Companies Have a Trust Issue, and RTO Mandates Are Making It Worse

Trust is at the heart of the issue, and companies are reaping what they’ve sown over the last few years, beginning with the mass layoffs that hit the tech industry during the waning days of the pandemic.

As we wrote then, companies were destroying the trust of their employees, something that would eventually come back to haunt them. We quoted an article by Business Insider’s Sawdah Bhaimiya.

“Every time I see a notice in the news that such and such technology company has cut X percentage of their workforce, I don’t forget that,” Danny Allen, chief technology officer at software firm Veeam, told Bhaimiya at the time. “So you’re sending a message that also has a brand impact that you don’t necessarily want to be associated with.

“Employees remember and people looking for jobs remember how organizations acted during the economic downturn.”

Allen went on to explain exactly how the layoffs would hurt companies, with the second way being the most important in this context.

“One is simply the loss of innovation, cutting resources,” said Allen. “You’re cutting your investment in future technology, that’s number one. Number two, when you cut 10% of your workforce, you’re sending the message to your employees that we care more about money than we do about you.

“And employees have a long memory, so if you’re cutting people that uncertainty is very disconcerting.”

Amazon is a good example of exactly the phenomenon Allen described, with many of those reluctant to return to the office citing a lack of trust in the company’s leadership, a lack of trust exacerbated by broken promises about the future of remote work.

“I was not complying,” an employee named Ben said about the company’s previous three-day-a-week mandate, citing the three-hour commute he faced as the reason.

“I decided not to make life choices as Amazon can fire me at will anyway, and I do not want to make long-term life changes because some manager decided I should start going to the office when I was hired virtual and promised I could work from wherever I want,” he added.

That last part of Ben’s statement is critical, as doesn’t trust any sacrifice made for his job will pay off over the long haul.
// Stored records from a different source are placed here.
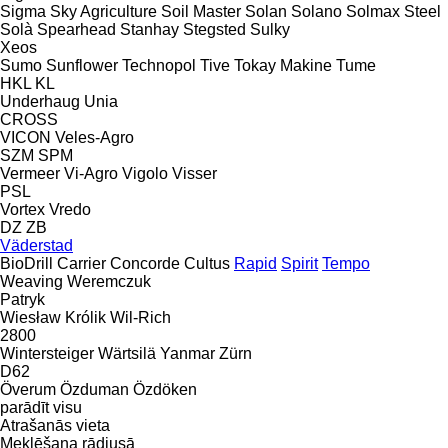
Sigma
Sky Agriculture
Soil Master
Solan
Solano
Solmax Steel
Solà
Spearhead
Stanhay
Stegsted
Sulky
Xeos
Sumo
Sunflower
Technopol
Tive
Tokay Makine
Tume
HKL
KL
Underhaug
Unia
CROSS
VICON
Veles-Agro
SZM
SPM
Vermeer
Vi-Agro
Vigolo
Visser
PSL
Vortex
Vredo
DZ
ZB
Väderstad
BioDrill
Carrier
Concorde
Cultus
Rapid
Spirit
Tempo
Weaving
Weremczuk
Patryk
Wiesław Królik
Wil-Rich
2800
Wintersteiger
Wärtsilä
Yanmar
Zürn
D62
Överum
Özduman
Özdöken
parādīt visu
Atrašanās vieta
Meklēšana rādiusā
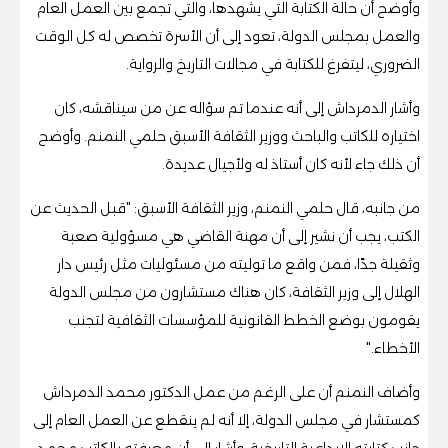
وأوضح أن حالة الكتابة التي يشهدها، والتي تجمع بين العمل العام
والعمل بمجلس الدولة، تعود إلى أن الأسرة تخصص له كل الوقت
الضروري، ليتفرغ للكتابة في مجالات التاريخ والرواية.
وأشار الدمرداش إلى أنه عندما تم سؤاله عن من سيناقشه، كان
اختياره للكاتب والباحث ووزير الثقافة الأسبق حلمي النمنم. وأوضح
أن ذلك جاء لأنه كان أستاذ له ولأجيال عديدة.
من جانبه، قال حلمي النمنم، وزير الثقافة الأسبق: "قبل الحديث عن
الكتب، يجب أن نشير إلى أن مهنة القاضي هي مسؤولية صعبة
وثقيلة جدًا، فمن واقع ما توليته من مسئوليات مثل رئيس دار
الهلال إلى وزير الثقافة، كان هناك مستشارون من مجلس الدولة
يقومون بوضع الخطط القانونية للمؤسسات الثقافية لتجنب
الأخطاء."
وأضاف النمنم أن على الرغم من عمل الدكتور محمد الدمرداش
كمستشار في مجلس الدولة، إلا أنه لم ينقطع عن العمل العام إلى
جانب كتابته الإبداعية التاريخية. وأشار إلى أن معرفته بالكاتب محمد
His sentiments were echoed by others.

“My months of struggling to make three days a week are over, and I know that my time at Amazon has to end,” an employee named Laura said after the five-day mandate.
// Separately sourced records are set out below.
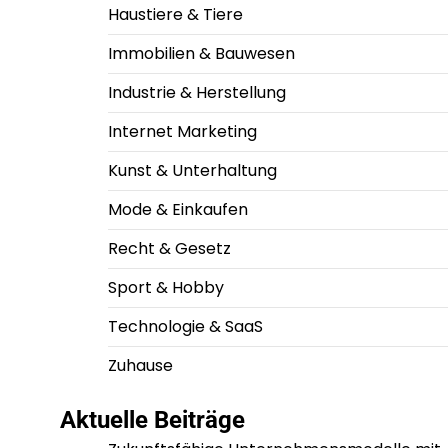
Haustiere & Tiere
Immobilien & Bauwesen
Industrie & Herstellung
Internet Marketing
Kunst & Unterhaltung
Mode & Einkaufen
Recht & Gesetz
Sport & Hobby
Technologie & SaaS
Zuhause
Aktuelle Beiträge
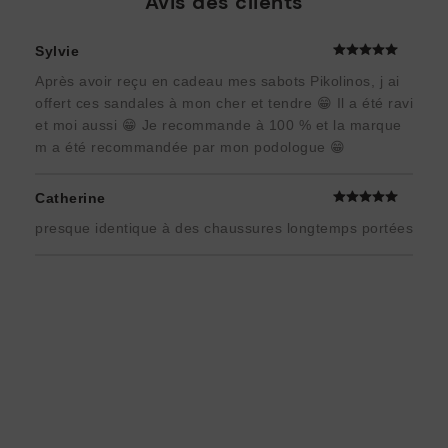
Avis des clients
Sylvie
Après avoir reçu en cadeau mes sabots Pikolinos, j ai
offert ces sandales à mon cher et tendre 😁 Il a été ravi
et moi aussi 😁 Je recommande à 100 % et la marque
m a été recommandée par mon podologue 😁
Catherine
presque identique à des chaussures longtemps portées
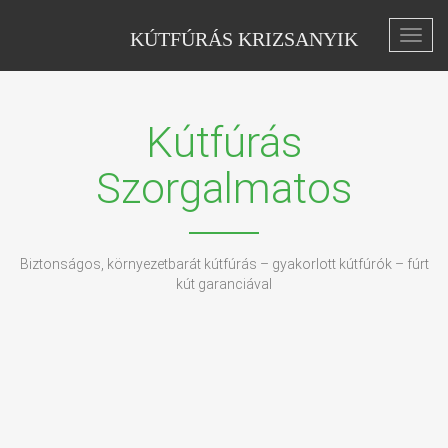
KÚTFÚRÁS KRIZSANYIK
Toggl
navig
Kútfúrás
Szorgalmatos
Biztonságos, környezetbarát kútfúrás – gyakorlott kútfúrók – fúrt
kút garanciával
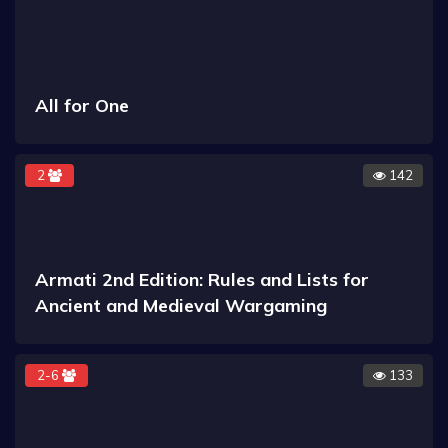
All for One
2
142
Armati 2nd Edition: Rules and Lists for
Ancient and Medieval Wargaming
2-6
133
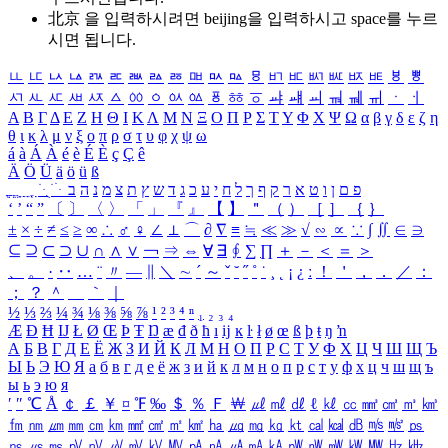
北京 을 입력하시려면
beijing
을 입력하시고 space를 누르
시면 됩니다.
ㅥ
ㅦ
ㅧ
ㅨ
ㅩ
ㅪ
ㅫ
ㅬ
ㅭ
ㅮ
ㅯ
ㅰ
ㅱ
ㅲ
ㅳ
ㅴ
ㅵ
ㅶ
ㅷ
ㅸ
ㅹ
ㅺ
ㅻ
ㅼ
ㅽ
ㅾ
ㅿ
ㆀ
ㆁ
ㆂ
ㆃ
ㆄ
ㆅ
ㆆ
ㆇ
ㆈ
ㆉ
ㆊ
ㆋ
ㆌ
ㆍ
ㆎ
Α
Β
Γ
Δ
Ε
Ζ
Η
Θ
Ι
Κ
Λ
Μ
Ν
Ξ
Ο
Π
Ρ
Σ
Τ
Υ
Φ
Χ
Ψ
Ω
α
β
γ
δ
ε
ζ
η
θ
ι
κ
λ
μ
ν
ξ
ο
π
ρ
σ
τ
υ
φ
χ
ψ
ω
á
à
Á
À
é
è
É
È
ç
Ç
ê
Ä
Ö
Ü
ä
ö
ü
ß
ְ
ֳ
ֲ
ֱ
ָ
ַ
ֵ
ֶ
ִ
ֹ
ּ
ֻ
ׂ
ׁ
ּ
ב
ה
נ
מ
צ
ת
ץ
ש
ד
ג
כ
ע
י
ח
ל
ך
ף
ק
ר
א
ט
ו
ן
ם
פ
‘
’
“
”
〔
〕
〈
〉
「
」
『
』
【
】
＂
（
）
［
］
｛
｝
±
×
÷
≠
≤
≥
∞
∴
♂
♀
∠
⊥
⌒
∂
∇
≡
≒
≪
≫
√
∽
∝
∵
∫
∬
∈
∋
⊆
⊇
⊂
⊃
∪
∩
∧
∨
￢
⇒
⇔
∀
∃
∮
∑
∏
＋
－
＜
＝
＞
、
。
·
‥
…
¨
〃
―
∥
＼
∼
´
～
ˇ
˘
˝
˚
˙
¸
˛
¡
¿
ː
！
＇
，
．
／
：
；
？
＾
＿
｀
｜
½
⅓
⅔
¼
¾
⅛
⅜
⅝
⅞
¹
²
³
⁴
ⁿ
₁
₂
₃
₄
Æ
Ð
Ħ
Ĳ
Ł
Ø
Œ
Þ
Ŧ
Ŋ
æ
đ
ð
ħ
ı
ĳ
ĸ
ŀ
ł
ø
œ
ß
þ
ŧ
ŋ
ŉ
А
Б
В
Г
Д
Е
Ё
Ж
З
И
Й
К
Л
М
Н
О
П
Р
С
Т
У
Ф
Х
Ц
Ч
Ш
Щ
Ъ
Ы
Ь
Э
Ю
Я
а
б
в
г
д
е
ё
ж
з
и
й
к
л
м
н
о
п
р
с
т
у
ф
х
ц
ч
ш
щ
ъ
ы
ь
э
ю
я
′
″
℃
Å
￠
￡
￥
¤
℉
‰
＄
％
Ｆ
￦
㎕
㎖
㎗
ℓ
㎘
㏄
㎣
㎤
㎥
㎦
㎙
㎚
㎛
㎜
㎝
㎞
㎟
㎠
㎡
㎢
㏊
㎍
㎎
㎏
㏏
㎈
㎉
㏈
㎧
㎨
㎰
㎱
㎲
㎳
㎴
㎵
㎶
㎷
㎸
㎹
㎀
㎁
㎂
㎃
㎄
㎺
㎻
㎽
㎾
㎿
㎐
㎑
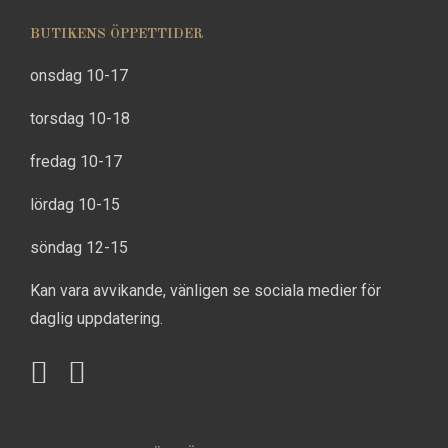
BUTIKENS ÖPPETTIDER
onsdag 10-17
torsdag 10-18
fredag 10-17
lördag 10-15
söndag 12-15
Kan vara avvikande, vänligen se sociala medier för
daglig uppdatering.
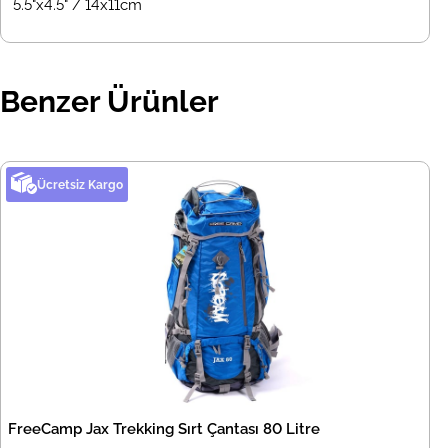
5.5"x4.5" / 14x11cm
Benzer Ürünler
Ücretsiz Kargo
FreeCamp Jax Trekking Sırt Çantası 80 Litre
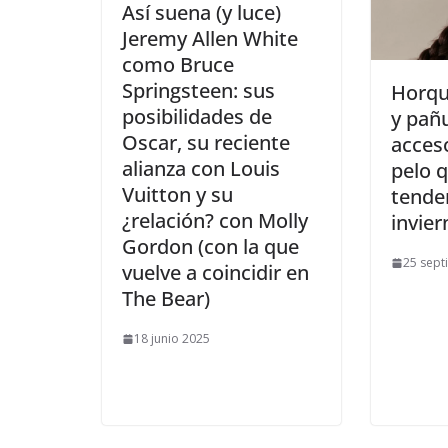
​Así suena (y luce)
Jeremy Allen White
como Bruce
Springsteen: sus
​Horqu
posibilidades de
y pañu
Oscar, su reciente
acceso
alianza con Louis
pelo 
Vuitton y su
tende
¿relación? con Molly
invie
Gordon (con la que
25 sept
vuelve a coincidir en
The Bear)
18 junio 2025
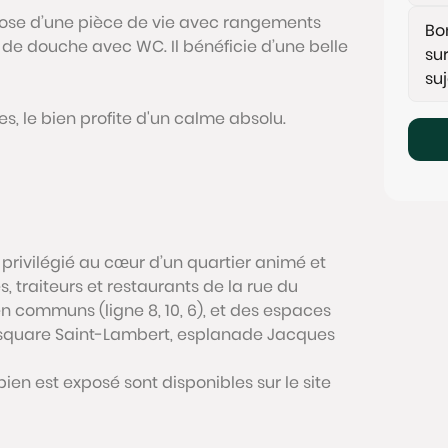
ose d’une pièce de vie avec rangements
e de douche avec WC. Il bénéficie d’une belle
s, le bien profite d'un calme absolu.
rivilégié au cœur d’un quartier animé et
 traiteurs et restaurants de la rue du
 communs (ligne 8, 10, 6), et des espaces
square Saint-Lambert, esplanade Jacques
bien est exposé sont disponibles sur le site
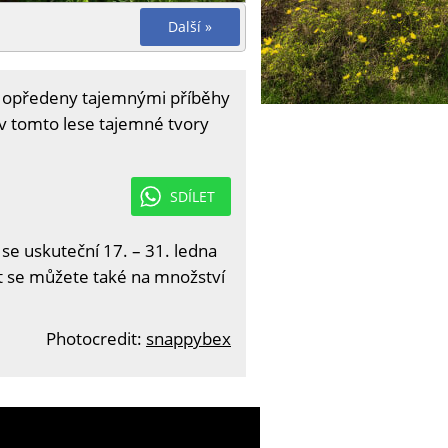
Další »
 opředeny tajemnými příběhy
 v tomto lese tajemné tvory
SDÍLET
 se uskuteční 17. – 31. ledna
it se můžete také na množství
Photocredit:
snappybex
“Honestly, I’ve lost so much trust in Amazon leadership at this point,” she adds. “I’ve been updating my resume and portfolio, and rage applying to new jobs on LinkedIn.”

As Ben and Laura’s statements illustrate, Amazon’s leadership has lost the trust of its employees, first with mass layoffs that underscored the transience of jobs in the tech industry. Trust was further eroded by promising that some roles would remain remote or hybrid, only to then renege on those promises and demand employees return to the office, even requiring them to relocate if necessary to comply.

Compliance Will Continue to Be a Problem

As long as companies continue to ignore the data—which shows that remote/hybrid employees work harder and are more productive—companies will continue to struggle with efforts to force compliance with RTO mandates. Companies that do enforce them will reap the results, losing top employees and struggling to attract new talent.